Immunodeficiency: immunoregulation and immunogenetics.

During the past decade, our knowledge of normal immunologic development and function as well as disorders that lead to immunodeficiency has expanded rapidly as a result of the interplay between studies of the immune system in animals and studies of patients with immunodeficiency diseases or with malignancies of the cells of the lymphoid system. The study of immunodeficiency diseases has been particularly valuable in defining the critical stages in the differentiation of stem cells into mature lymphoid effector cells and the roles played by different subpopulations of cells in regulating the immune response.
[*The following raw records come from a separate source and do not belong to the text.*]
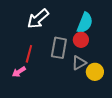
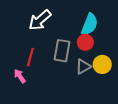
pink arrow: (19, 72) -> (20, 76), turned 88
yellow circle: (95, 72) -> (102, 64), moved

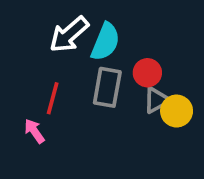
cyan semicircle: (90, 24) -> (105, 42), moved
gray triangle: (83, 67) -> (157, 100), moved

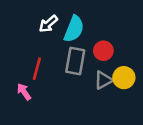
white arrow: (69, 34) -> (48, 24), size x0.7
gray triangle: (157, 100) -> (103, 80), moved

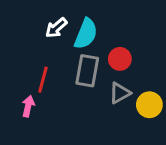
yellow circle: (124, 78) -> (149, 105), moved
pink arrow: (24, 92) -> (28, 106), turned 48

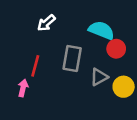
cyan semicircle: (86, 34) -> (101, 30), moved, turned -90
red circle: (120, 59) -> (116, 49), moved

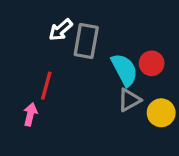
cyan semicircle: (101, 30) -> (124, 70), moved, turned 40
gray rectangle: (72, 59) -> (86, 41), moved

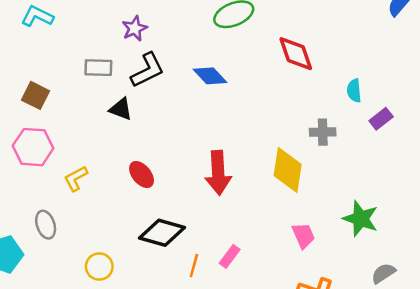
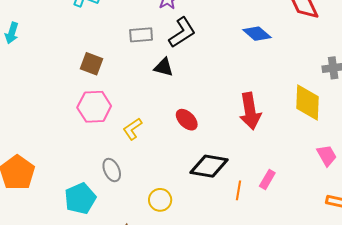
blue diamond: (210, 76) -> (257, 34), moved

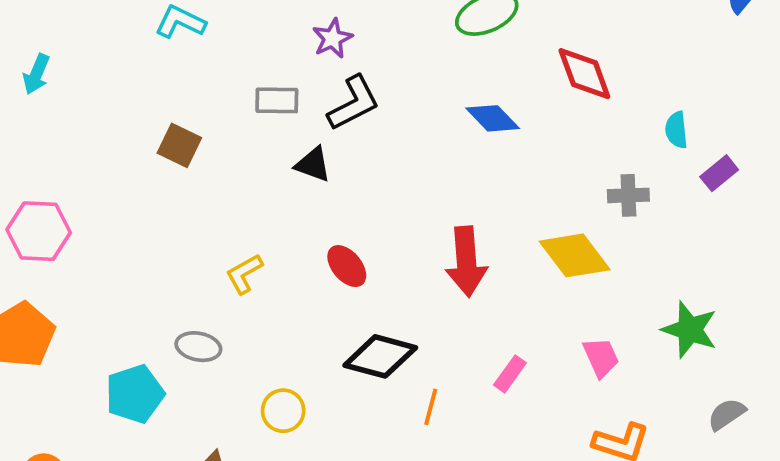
yellow diamond: (307, 103) -> (575, 255), turned -45
pink hexagon: (94, 107) -> (39, 231), moved
gray ellipse: (112, 170) -> (198, 347), turned -60
pink rectangle: (267, 180) -> (510, 374), moved

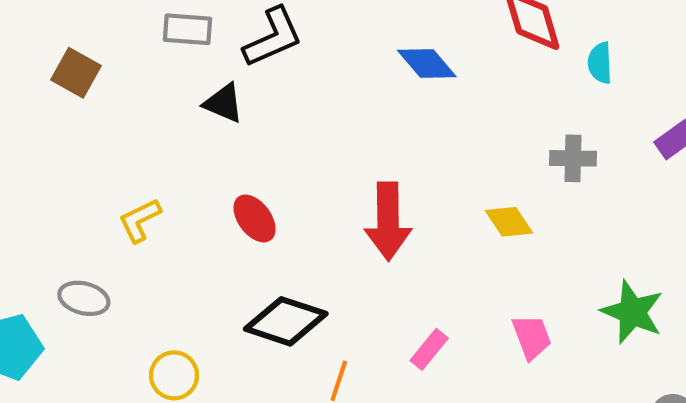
cyan semicircle: (676, 130) -> (600, 63), moved
yellow diamond: (575, 255) -> (509, 222), size x0.6

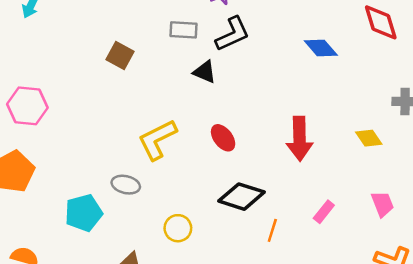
yellow L-shape: (140, 220) -> (157, 140), size x1.6

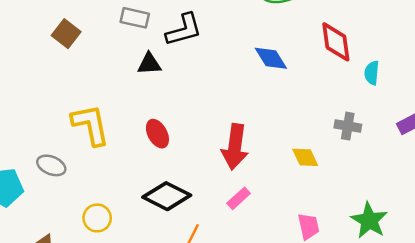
black triangle: (205, 72) -> (149, 64), turned -35
yellow L-shape: (157, 140) -> (91, 125), turned 96
pink rectangle: (324, 212) -> (239, 198), moved

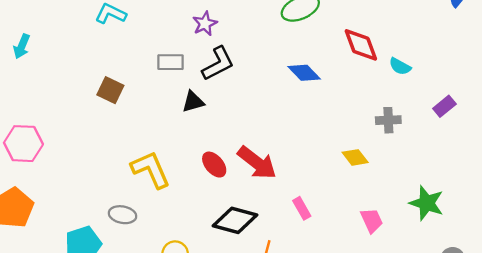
cyan semicircle: (372, 73) -> (400, 66), turned -55
red arrow: (235, 147) -> (257, 163), moved, turned -48
pink rectangle: (239, 198) -> (302, 208), turned -65

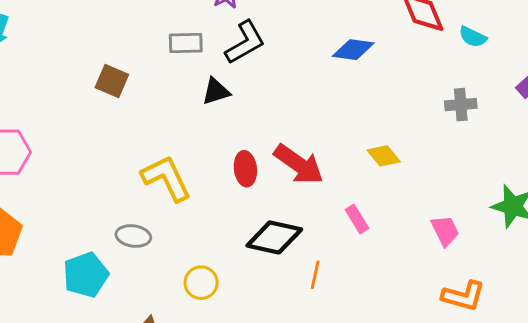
blue diamond: (304, 73) -> (353, 50), turned -36
yellow diamond: (355, 157) -> (384, 156), moved
red ellipse: (214, 165) -> (245, 169), turned 36

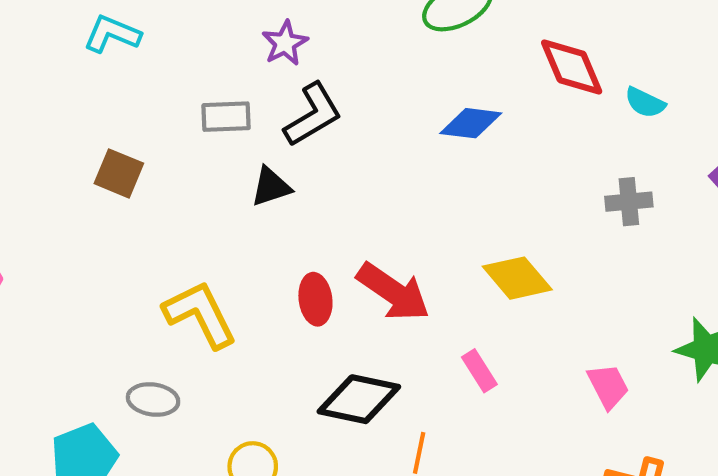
yellow diamond: (384, 156) -> (517, 278), size x1.4

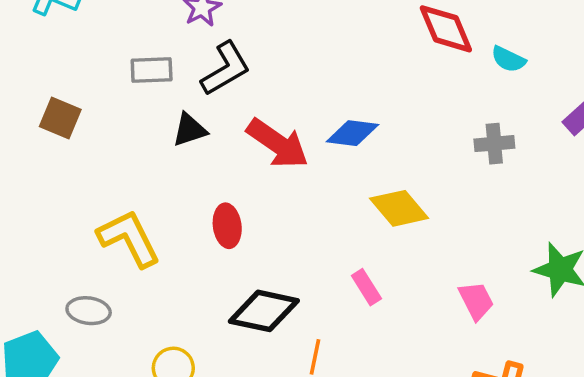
blue diamond: (471, 123) -> (352, 133), moved
red arrow: (393, 292) -> (278, 143), moved

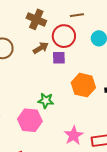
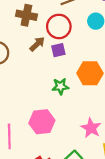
green star: (46, 101) -> (60, 86), moved

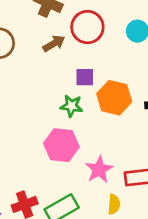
purple square: (58, 50) -> (85, 77), moved
pink hexagon: (42, 122) -> (61, 145), moved

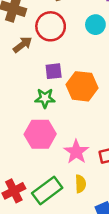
yellow semicircle: (114, 204) -> (80, 184), moved

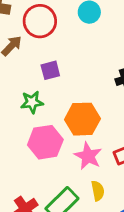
orange hexagon: (82, 86) -> (82, 119), moved
green star: (45, 98) -> (32, 102), moved

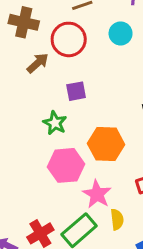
green star: (32, 102) -> (55, 123), turned 30
pink star: (88, 156) -> (97, 194), moved

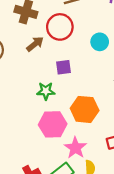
cyan circle: (121, 33) -> (100, 42), moved
green star: (55, 123) -> (46, 91), turned -30

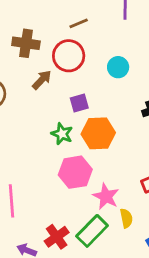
green star: (46, 91) -> (62, 134), turned 30
orange hexagon: (85, 109) -> (98, 133), moved

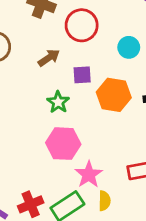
brown arrow: (42, 80) -> (49, 58), moved
orange hexagon: (98, 133) -> (114, 95), moved

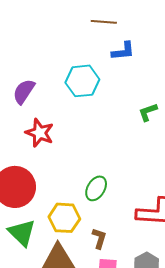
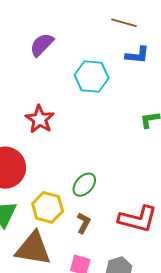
purple semicircle: (24, 91) -> (42, 45), moved
brown L-shape: (99, 238) -> (84, 223), moved

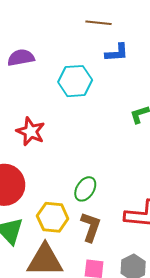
purple semicircle: (42, 45) -> (21, 58), turned 44
brown L-shape: (84, 223) -> (91, 227), size x1.4

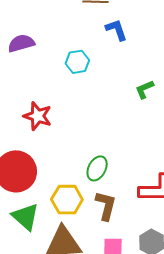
blue L-shape: (117, 53) -> (116, 30), turned -100
cyan hexagon: (75, 81) -> (77, 62), size x0.7

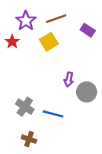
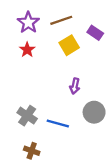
red star: (12, 42) -> (27, 50), moved
yellow square: (49, 42) -> (69, 45), moved
gray circle: (87, 92) -> (94, 112), moved

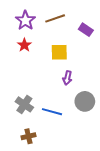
yellow square: (69, 45) -> (59, 52), moved, turned 30
brown cross: (32, 151) -> (28, 136), turned -32

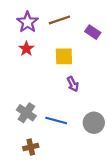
purple arrow: (67, 78) -> (73, 84), turned -40
gray circle: (85, 101) -> (94, 123), moved

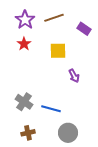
purple arrow: (73, 84) -> (74, 76), moved
gray circle: (94, 123) -> (68, 133), moved

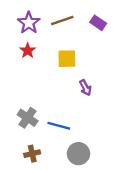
purple rectangle: (84, 29) -> (98, 23), moved

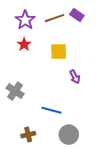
purple rectangle: (98, 23) -> (77, 15), moved
gray cross: (28, 118) -> (15, 91), moved

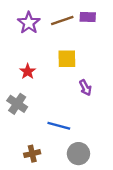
purple rectangle: (77, 15) -> (88, 17), turned -32
red star: (24, 44) -> (28, 71), moved

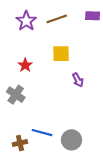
purple rectangle: (88, 17) -> (93, 16), moved
blue line: (59, 126) -> (42, 133), moved
brown cross: (32, 154) -> (20, 143), moved

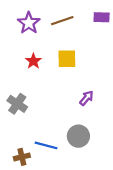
red star: (25, 65) -> (33, 61), moved
purple arrow: (78, 80) -> (87, 98), moved, turned -112
gray circle: (71, 140) -> (78, 136), moved

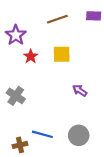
purple star: (29, 23) -> (16, 35), moved
purple arrow: (87, 98) -> (80, 91), turned -96
gray circle: (78, 136) -> (79, 135), moved

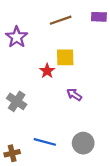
red star: (31, 56) -> (47, 71), moved
purple arrow: (80, 91) -> (74, 95), moved
brown cross: (20, 145) -> (12, 153), moved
Our understanding of the immunodeficiency diseases has been facilitated by a number of important advances: (a) The identification of distinct surface determinants on lymphoid cells has led to improved procedures for the isolation of defined lymphoid cell subpopulations; (b) the demonstration that both T- and B-cell populations encompass subpopulations of lymphocytes with different and at times opposing functions; (c) the development of in vitro techniques to assess the functional behavior of isolated lymphoid subpopulations; and (d) the isolation and characterization of genes encoding immunoglobulin molecules and the antigen-specific T-cell receptor, thus defining at a molecular level the mechanisms leading to antibody diversity and to the organization of a recognition unit on T lymphocytes. These advances have not only been important for our understanding of the pathogenesis of immunodeficiency in patients with congenital and acquired immunodeficiency disorders, but have also provided the scientific basis for more rational approaches to the diagnosis and therapy of these disorders. This report will review (a) the defects in cellular maturation, cellular interaction, and cellular biosynthesis that have been observed in patients with immunodeficiency diseases; (b) the immunoglobulin gene rearrangements that are involved in the generation of antibody diversity; (c) the structure and genetic basis for the generation of antigen-specific T-cell receptors; and (d) potential future applications of molecular genetic approaches to the definition of the pathogenesis and to the treatment of immunodeficiency diseases.